The Ukrainian team brought water, instant noodles, cookies and diapers for four elderly people with disabilities who were in their home. There was no evacuation of the village – the local authorities simply left. And the Russian soldiers who were near the village begged or stole supplies from civilians in the dark.
Russian Yuliana told journalists that she and her grandmother Galina were stuck in Sudzha “because there is no car and nowhere to go.” While others asked the Ukrainians to find a way to go to Kursk, Yuliana said she wanted to go to Ukraine.
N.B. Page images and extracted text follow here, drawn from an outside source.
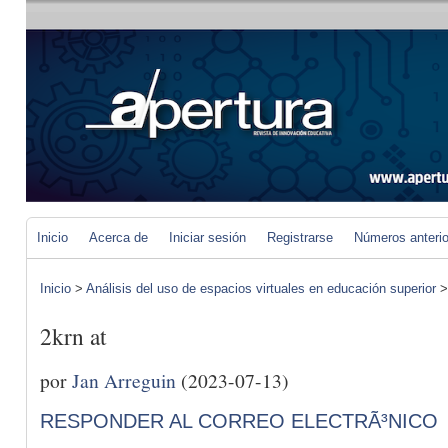
Inicio
Acerca de
Iniciar sesión
Registrarse
Números anteri
Inicio
>
Análisis del uso de espacios virtuales en educación superior
2krn at
por
Jan Arreguin
(2023-07-13)
RESPONDER AL CORREO ELECTRÃ³NICO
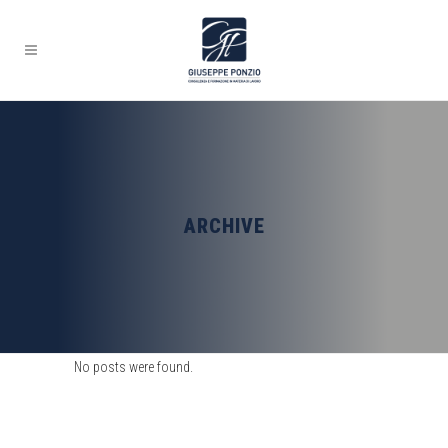
ARCHIVE
No posts were found.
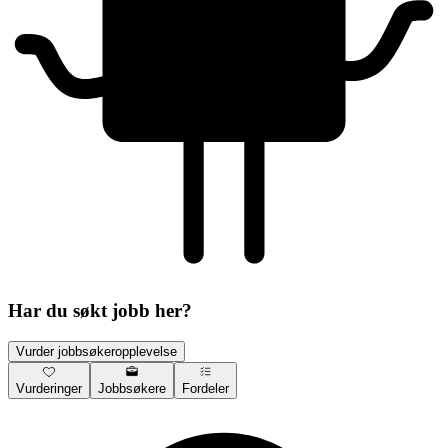
Har du søkt jobb her?
Vurder jobbsøkeropplevelse
Vurderinger
Jobbsøkere
Fordeler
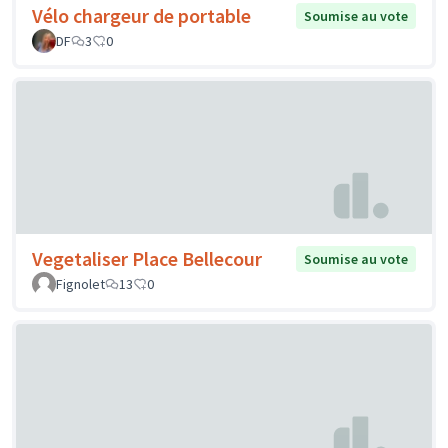
Vélo chargeur de portable
Soumise au vote
DF
3
0
Vegetaliser Place Bellecour
Soumise au vote
Fignolet
13
0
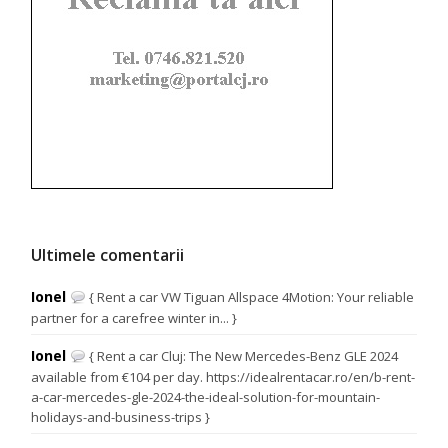
Ultimele comentarii
Ionel
{ Rent a car VW Tiguan Allspace 4Motion: Your reliable
partner for a carefree winter in... }
Ionel
{ Rent a car Cluj: The New Mercedes-Benz GLE 2024
available from €104 per day. https://idealrentacar.ro/en/b-rent-
a-car-mercedes-gle-2024-the-ideal-solution-for-mountain-
holidays-and-business-trips }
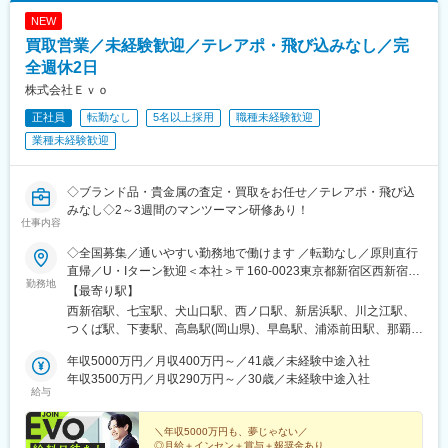
駅、大山駅(東京都)、モレラ岐阜駅、千歳駅(北海道)、卸町駅(宮城
NEW
県)、伏屋駅、吉塚駅、伊予三島駅、友部駅、花崎駅、偕楽園駅、
買取営業／未経験歓迎／テレアポ・飛び込みなし／完
守谷駅、ゆめみ野駅、北春日部駅、上星川駅、善行駅、三崎口
駅、内宿駅、柏の葉キャンパス駅、岩瀬駅、古河駅、鶴瀬駅、東
全週休2日
武動物公園駅、上板橋駅、本厚木駅、亀戸水神駅、東千葉駅、高
株式会社Ｅｖｏ
田駅(神奈川県)、向ケ丘遊園駅、北山田駅(神奈川県)、西武柳沢
正社員
転勤なし
5名以上採用
職種未経験歓迎
駅、川和町駅、雀宮駅、岡本駅(栃木県)、木更津駅、北松戸駅、武
里駅、栗橋駅、樅山駅、湯河原駅、松戸駅、東富岡駅、新鹿沼
業種未経験歓迎
駅、楡木駅、原木中山駅、東林間駅、東武宇都宮駅、秩父駅、小
竹向原駅、鶴間駅、西大島駅、新浦安駅、本蓮沼駅、相模原駅、
十条駅(東京都)、みどり台駅、東宿郷駅、江曽島駅、笠間駅、下館
◇ブランド品・貴金属の査定・買取をお任せ／テレアポ・飛び込
駅、新守谷駅、流山おおたかの森駅、南柏駅、明大前駅、塚原
みなし◇2～3週間のマンツーマン研修あり！
仕事内容
駅、瀬谷駅、北茅ケ崎駅、千葉ニュータウン中央駅、柏駅、西小
泉駅、公津の杜駅、八街駅、茂原駅、牛浜駅、藤沢駅、雑色駅、
◇全国募集／通いやすい勤務地で働けます ／転勤なし／原則直行
西立川駅、北八王子駅、三鷹駅、曳舟駅、西葛西駅、逗子駅、宮
直帰／U・Iターン歓迎＜本社＞〒160-0023東京都新宿区西新宿五
崎台駅、並木北駅、古淵駅、矢板駅、北真岡駅、伊勢原駅、淵野
勤務地
丁目1番1号 住友不動産新宿ファーストタワー3階※転居を伴う転
【最寄り駅】
辺駅、中野坂上駅、広電廿日市駅、安芸駅、土佐山田駅、大阪空
勤はありません。■その他勤務地・都内23区、関東のプロジェク
西新宿駅、七宝駅、犬山口駅、西ノ口駅、新居浜駅、川之江駅、
港駅(大阪モノレール)、狛江駅、芳賀台駅、学園前駅(奈良県)、上
ト先やご希望の全国
つくば駅、下妻駅、高島駅(岡山県)、早島駅、浦添前田駅、那覇空
保原駅、肥後橋駅、下板橋駅、登戸駅、東伏見駅、下総中山駅、
港駅(鉄道)、石鳥谷駅、矢幅駅、脇ノ沢駅、鵜沼宿駅、土岐市駅、
南林間駅、志村坂上駅、駅東公園前駅、下高井戸駅、岩原駅、熊
年収5000万円／月収400万円～／41歳／未経験中途入社
くりこま高原駅、長町一丁目駅、宇治駅(奈良線)、久津川駅、山城
川駅、逗子・葉山駅、宮前平駅、並木中央駅、西新宿五丁目駅、
年収3500万円／月収290万円～／30歳／未経験中途入社
青谷駅、天ケ瀬駅、有佐駅、吉井駅(群馬県)、前橋大島駅、広駅、
山陽女学園前駅、球場前駅(高知県)、大江橋駅、宇都宮駅東口駅
給与
廿日市駅、高瀬駅(香川県)、滝の茶屋駅、あき総合病院前駅、山田
西町駅、具同駅、浜崎駅、朝霞台駅、東岩槻駅、大野原駅、亀山
＼年収5000万円も、夢じゃない／
駅(三重県)、三瀬谷駅、南鳥海駅、鶴岡駅、赤湯駅、奈古駅、日野
◎月給＋インセン＋賞与＋報奨金あり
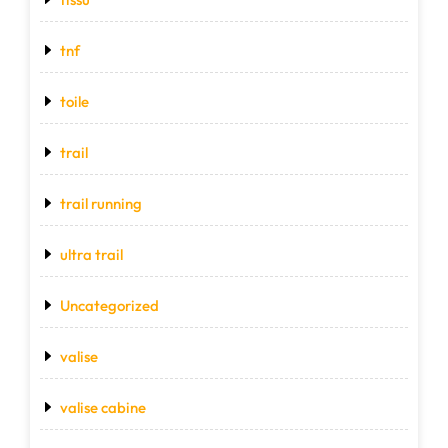
tnf
toile
trail
trail running
ultra trail
Uncategorized
valise
valise cabine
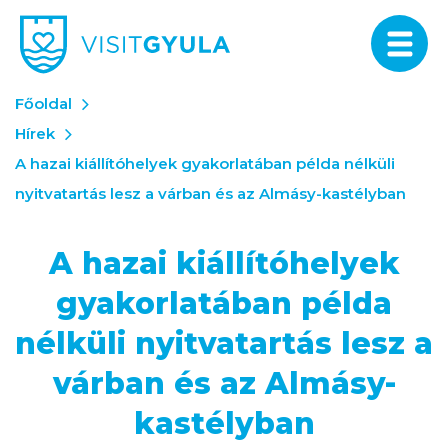
Főoldal
Hírek
A hazai kiállítóhelyek gyakorlatában példa nélküli
nyitvatartás lesz a várban és az Almásy-kastélyban
A hazai kiállítóhelyek
gyakorlatában példa
nélküli nyitvatartás lesz a
várban és az Almásy-
kastélyban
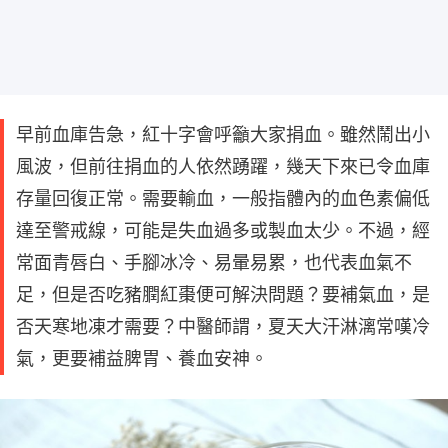
早前血庫告急，紅十字會呼籲大家捐血。雖然鬧出小
風波，但前往捐血的人依然踴躍，幾天下來已令血庫
存量回復正常。需要輸血，一般指體內的血色素偏低
達至警戒線，可能是失血過多或製血太少。不過，經
常面青唇白、手腳冰冷、易暈易累，也代表血氣不
足，但是否吃豬膶紅棗便可解決問題？要補氣血，是
否天寒地凍才需要？中醫師謂，夏天大汗淋漓常嘆冷
氣，更要補益脾胃、養血安神。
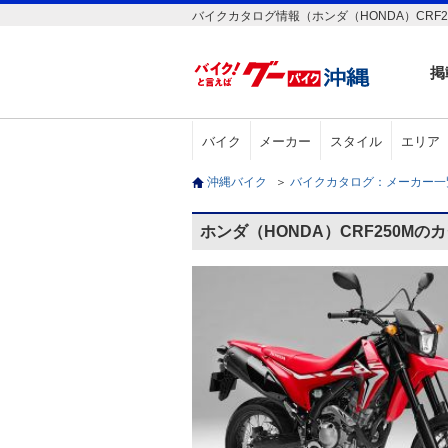
バイクカタログ情報（ホンダ（HONDA）CRF2
掲
バイク
メーカー
スタイル
エリア
沖縄バイク
＞
バイクカタログ：メーカー
ホンダ（HONDA）CRF250Mの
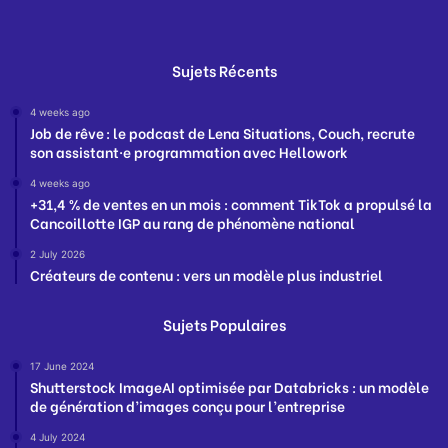
Sujets Récents
4 weeks ago
Job de rêve : le podcast de Lena Situations, Couch, recrute
son assistant·e programmation avec Hellowork
4 weeks ago
+31,4 % de ventes en un mois : comment TikTok a propulsé la
Cancoillotte IGP au rang de phénomène national
2 July 2026
Créateurs de contenu : vers un modèle plus industriel
Sujets Populaires
17 June 2024
Shutterstock ImageAI optimisée par Databricks : un modèle
de génération d’images conçu pour l’entreprise
4 July 2024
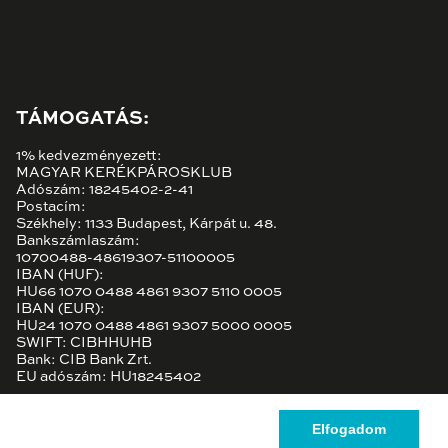
TÁMOGATÁS:
1% kedvezményezett:
MAGYAR KERÉKPÁROSKLUB
Adószám: 18245402-2-41
Postacím:
Székhely: 1133 Budapest, Kárpát u. 48.
Bankszámlaszám:
10700488-48619307-51100005
IBAN (HUF):
HU66 1070 0488 4861 9307 5110 0005
IBAN (EUR):
HU24 1070 0488 4861 9307 5000 0005
SWIFT: CIBHHUHB
Bank: CIB Bank Zrt.
EU adószám: HU18245402
Elfogadom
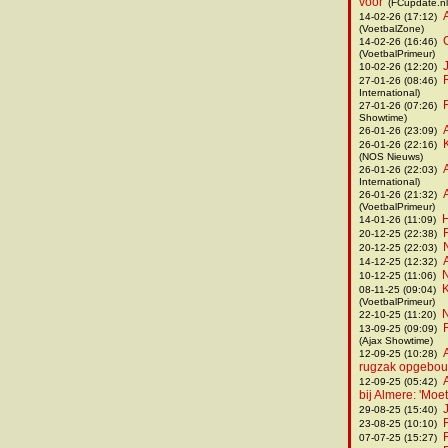
voor'
(FCupdate.nl
14-02-26 (17:12)
(VoetbalZone)
14-02-26 (16:46)
(VoetbalPrimeur)
10-02-26 (12:20)
R
27-01-26 (08:46)
International)
27-01-26 (07:26)
Showtime)
26-01-26 (23:09)
26-01-26 (22:16)
(NOS Nieuws)
26-01-26 (22:03)
International)
26-01-26 (21:32)
(VoetbalPrimeur)
H
14-01-26 (11:09)
20-12-25 (22:38)
20-12-25 (22:03)
14-12-25 (12:32)
N
10-12-25 (11:06)
K
08-11-25 (09:04)
(VoetbalPrimeur)
N
22-10-25 (11:20)
13-09-25 (09:09)
(Ajax Showtime)
12-09-25 (10:28)
rugzak opgebou
12-09-25 (05:42)
bij Almere: 'Moe
29-08-25 (15:40)
R
23-08-25 (10:10)
07-07-25 (15:27)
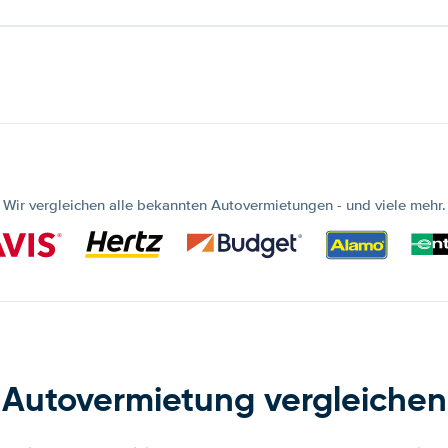
Wir vergleichen alle bekannten Autovermietungen - und viele mehr.
Autovermietung vergleichen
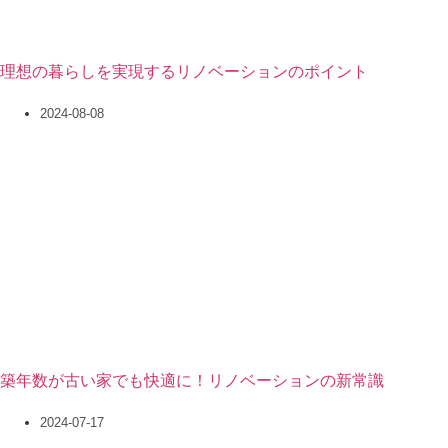
理想の暮らしを実現するリノベーションのポイント
2024-08-08
築年数が古い家でも快適に！リノベーションの新常識
2024-07-17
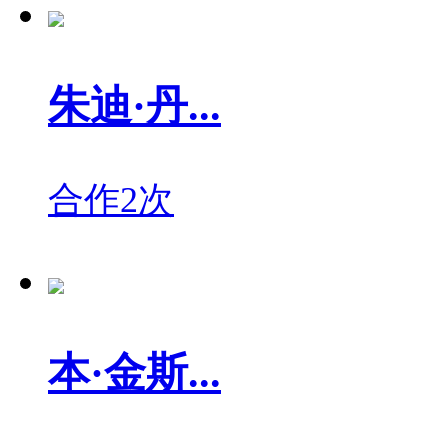
朱迪·丹...
合作2次
本·金斯...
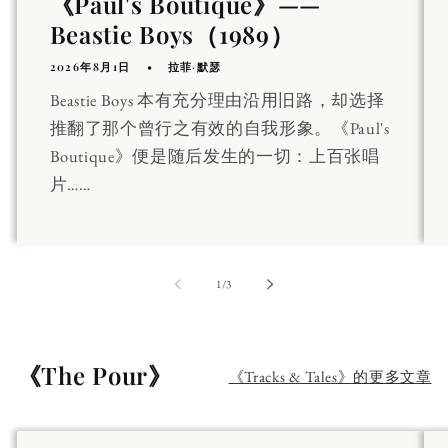
《Paul's Boutique》——
Beastie Boys（1989）
2026年8月1日
拉菲·默瑟
Beastie Boys 本有充分理由沿用旧路，却选择
推翻了那个曾行之有效的自我形象。《Paul's
Boutique》便是随后发生的一切：上百张唱
片……
第
1
/
3
《The Pour》
《Tracks & Tales》的更多文章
“I think it's safer there. Because the Ukrainians are here and they're going to Kursk, so there will be fighting,” she said.
Andrey, 42, a veterinarian, said he returned home to pick up his clothes when he saw that he had been hit by a missile. “I think it was the Russians because it was from the Kursk side,” he said while waiting to see a Ukrainian military doctor. He claimed he didn't know the Russian occupation had spread beyond the Donetsk region.
Valya, 76, who had previously lived in Donetsk, was also found in Sudzha. The woman, speaking to reporters, voiced one of Russia's favorite disinformation stories about Ukrainian shelling of Donetsk. Now she admits that the Russians are shelling Sudzha.
- The Kursk operation began on August 6 and Ukraine currently controls more than 1,200 square kilometers there. The goal of the deal is not a permanent occupation. The defense forces took control of the territory to protect the population of the Sumy region from constant shelling from Kursk territory. The goal is also to distract the occupiers from other directions.